Associated Wholesale Grocers, Inc. (AWG) is a retailer-owned wholesale grocery cooperative that supplies independently owned supermarkets and grocery stores. It serves more than 4,000 locations in 36 states in the Midwest, the Southeast, and the Southwest, and from 8 full-line wholesale divisions. The consolidated run-rate sales for AWG is close to $10 billion. In addition to its cooperative wholesale operations, the company also operates subsidiary companies which provide certain real estate and supermarket development services, digital marketing services, and is a wholesale supply provider of health and beauty care, general merchandise, specialty/international foods and pharmaceutical supplies.

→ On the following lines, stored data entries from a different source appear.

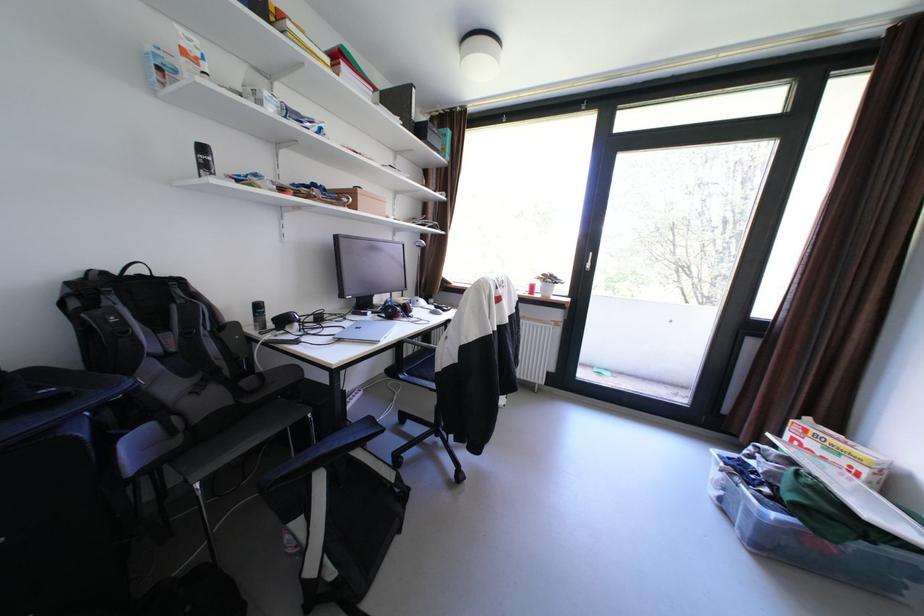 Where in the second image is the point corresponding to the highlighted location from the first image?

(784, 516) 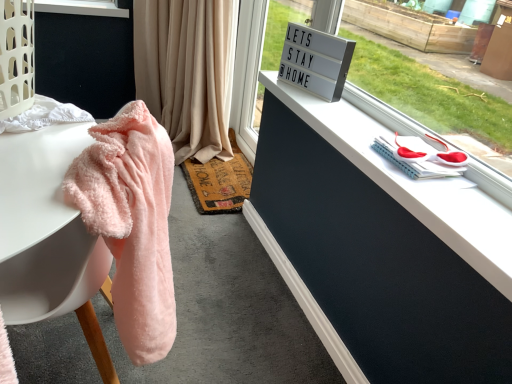 Find the location of a particular element. Image resolution: width=512 pixels, height=384 pixels. beige fabric curtain at upper center is located at coordinates (187, 71).

What is the approximate width of rustic woven mat at center?

It is 16.81 inches.

What do you see at coordinates (47, 234) in the screenshot?
I see `fluffy pink towel at left` at bounding box center [47, 234].

Where is `beige fabric curtain at upper center`? beige fabric curtain at upper center is located at coordinates (187, 71).

Locate an element on the screen. Image resolution: width=512 pixels, height=384 pixels. glass door behind the fluffy pink towel at left is located at coordinates (247, 72).

Is fluffy pink towel at left at the back of white plastic sign at upper center?

No.

Considering the sizes of objects white plastic sign at upper center and fluffy pink towel at left in the image provided, who is smaller, white plastic sign at upper center or fluffy pink towel at left?

white plastic sign at upper center.

Considering the sizes of objects white plastic sign at upper center and fluffy pink towel at left in the image provided, who is thinner, white plastic sign at upper center or fluffy pink towel at left?

With smaller width is white plastic sign at upper center.

From a real-world perspective, which object stands above the other?

fluffy pink towel at left, from a real-world perspective.

Is rustic woven mat at center directly adjacent to fluffy pink towel at left?

They are not placed beside each other.

From the image's perspective, would you say rustic woven mat at center is shown under fluffy pink towel at left?

No, from the image's perspective, rustic woven mat at center is not beneath fluffy pink towel at left.

The height and width of the screenshot is (384, 512). In the image, there is a rustic woven mat at center. Identify the location of desk below it (from the image's perspective). (47, 234).

Can you confirm if fluffy pink towel at left is smaller than white matte dresser at upper right?

A: Incorrect, fluffy pink towel at left is not smaller in size than white matte dresser at upper right.

Is fluffy pink towel at left not inside white matte dresser at upper right?

fluffy pink towel at left lies outside white matte dresser at upper right's area.

Considering the relative positions of fluffy pink towel at left and white matte dresser at upper right in the image provided, is fluffy pink towel at left in front of white matte dresser at upper right?

Yes, it is in front of white matte dresser at upper right.

Is fluffy pink towel at left with white matte dresser at upper right?

No, fluffy pink towel at left is not with white matte dresser at upper right.

Which point is more distant from viewer, (439, 375) or (244, 182)?

Positioned behind is point (244, 182).

From a real-world perspective, is white matte dresser at upper right over rustic woven mat at center?

Indeed, from a real-world perspective, white matte dresser at upper right stands above rustic woven mat at center.

Can you confirm if white matte dresser at upper right is taller than rustic woven mat at center?

Indeed, white matte dresser at upper right has a greater height compared to rustic woven mat at center.

Could you tell me if white matte dresser at upper right is turned towards rustic woven mat at center?

No, white matte dresser at upper right does not turn towards rustic woven mat at center.

What's the angular difference between beige fabric curtain at upper center and fluffy pink towel at left's facing directions?

They differ by 174 degrees in their facing directions.

Does beige fabric curtain at upper center appear on the left side of fluffy pink towel at left?

Correct, you'll find beige fabric curtain at upper center to the left of fluffy pink towel at left.

The width and height of the screenshot is (512, 384). Find the location of `curtain lying behind the fluffy pink towel at left`. curtain lying behind the fluffy pink towel at left is located at coordinates (187, 71).

From a real-world perspective, which object rests below the other?

From a 3D spatial view, fluffy pink towel at left is below.

Is rustic woven mat at center to the left or to the right of beige fabric curtain at upper center in the image?

Clearly, rustic woven mat at center is on the right of beige fabric curtain at upper center in the image.

Which is in front, point (219, 185) or point (200, 113)?

Point (219, 185)

Is the depth of rustic woven mat at center less than that of beige fabric curtain at upper center?

No, rustic woven mat at center is further to the viewer.

Considering the sizes of rustic woven mat at center and beige fabric curtain at upper center in the image, is rustic woven mat at center taller or shorter than beige fabric curtain at upper center?

rustic woven mat at center is shorter than beige fabric curtain at upper center.

Which of these two, white matte dresser at upper right or fluffy pink towel at left, is thinner?

white matte dresser at upper right is thinner.

Is white matte dresser at upper right positioned beyond the bounds of fluffy pink towel at left?

white matte dresser at upper right lies outside fluffy pink towel at left's area.

From a real-world perspective, which object rests below the other?

In real-world perspective, fluffy pink towel at left is lower.

Is white matte dresser at upper right next to fluffy pink towel at left?

white matte dresser at upper right and fluffy pink towel at left are clearly separated.

The height and width of the screenshot is (384, 512). What are the coordinates of `bath towel directly beneath the white plastic sign at upper center (from a real-world perspective)` in the screenshot? It's located at (132, 223).

This screenshot has height=384, width=512. Find the location of `desk in front of the rustic woven mat at center`. desk in front of the rustic woven mat at center is located at coordinates (47, 234).

When comparing their distances from white plastic sign at upper center, does fluffy pink towel at left or rustic woven mat at center seem closer?

rustic woven mat at center is closer to white plastic sign at upper center.

When comparing their distances from white plastic sign at upper center, does rustic woven mat at center or fluffy pink towel at left seem closer?

rustic woven mat at center lies closer to white plastic sign at upper center than the other object.

Based on their spatial positions, is rustic woven mat at center or white matte dresser at upper right further from beige fabric curtain at upper center?

white matte dresser at upper right is positioned further to the anchor beige fabric curtain at upper center.

Which object lies nearer to the anchor point fluffy pink towel at left, white matte dresser at upper right or rustic woven mat at center?

white matte dresser at upper right is positioned closer to the anchor fluffy pink towel at left.

When comparing their distances from white matte dresser at upper right, does fluffy pink towel at left or rustic woven mat at center seem further?

rustic woven mat at center.

Considering their positions, is fluffy pink towel at left positioned closer to rustic woven mat at center than beige fabric curtain at upper center?

Based on the image, beige fabric curtain at upper center appears to be nearer to rustic woven mat at center.

When comparing their distances from rustic woven mat at center, does white matte dresser at upper right or fluffy pink towel at left seem closer?

white matte dresser at upper right lies closer to rustic woven mat at center than the other object.

Looking at the image, which one is located further to rustic woven mat at center, fluffy pink towel at left or white matte dresser at upper right?

fluffy pink towel at left.

Locate an element on the screen. Image resolution: width=512 pixels, height=384 pixels. bath towel located between fluffy pink towel at left and beige fabric curtain at upper center in the depth direction is located at coordinates (132, 223).

Identify the location of dresser between fluffy pink towel at left and beige fabric curtain at upper center along the z-axis. Image resolution: width=512 pixels, height=384 pixels. (380, 249).

Locate an element on the screen. Image resolution: width=512 pixels, height=384 pixels. glass door between fluffy pink towel at left and beige fabric curtain at upper center from front to back is located at coordinates (247, 72).

At what (x,y) coordinates should I click in order to perform the action: click on bath towel between fluffy pink towel at left and white matte dresser at upper right from left to right. Please return your answer as a coordinate pair (x, y). Image resolution: width=512 pixels, height=384 pixels. Looking at the image, I should click on (132, 223). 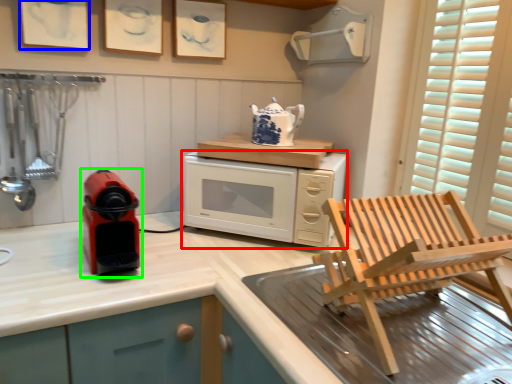 Question: Based on their relative distances, which object is farther from microwave oven (highlighted by a red box)? Choose from picture frame (highlighted by a blue box) and home appliance (highlighted by a green box).

Choices:
 (A) picture frame
 (B) home appliance

Answer: (A) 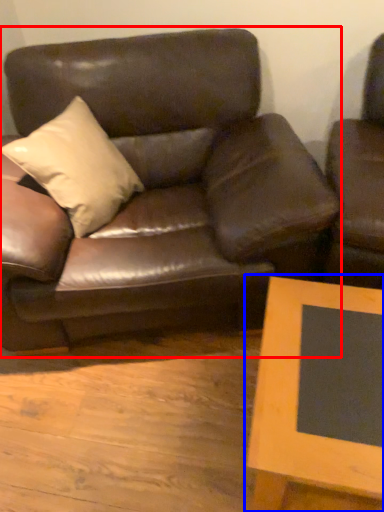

It was founded in 1924 as Associated Grocers of Kansas City and was based in Kansas City, Missouri before moving to Kansas City, Kansas. Associated Wholesale Grocers distributes four private-label brands of grocery products, Best Choice, Clearly Organic, Always Save, and Superior Selections along with IGA.

== History ==
AWG's history dates back to 1924 when a group of 20 independent grocers met for the first time to discuss the advantages of combining their buying and advertising power. Competition was fierce in those days with national chains dominating the grocery scene. Independents struggled to compete, and a cooperative effort was viewed as the only way in which to gain market strength. For two years, the group bought collectively and stored their wares in the back of a store owned by J.C. Harline at 39th and Troost in Kansas City, Missouri.

In March 1926, Articles of Incorporation were filed. The company's first official warehouse was located in the second floor of the Morehead Grocery Company, at 3842 Troost.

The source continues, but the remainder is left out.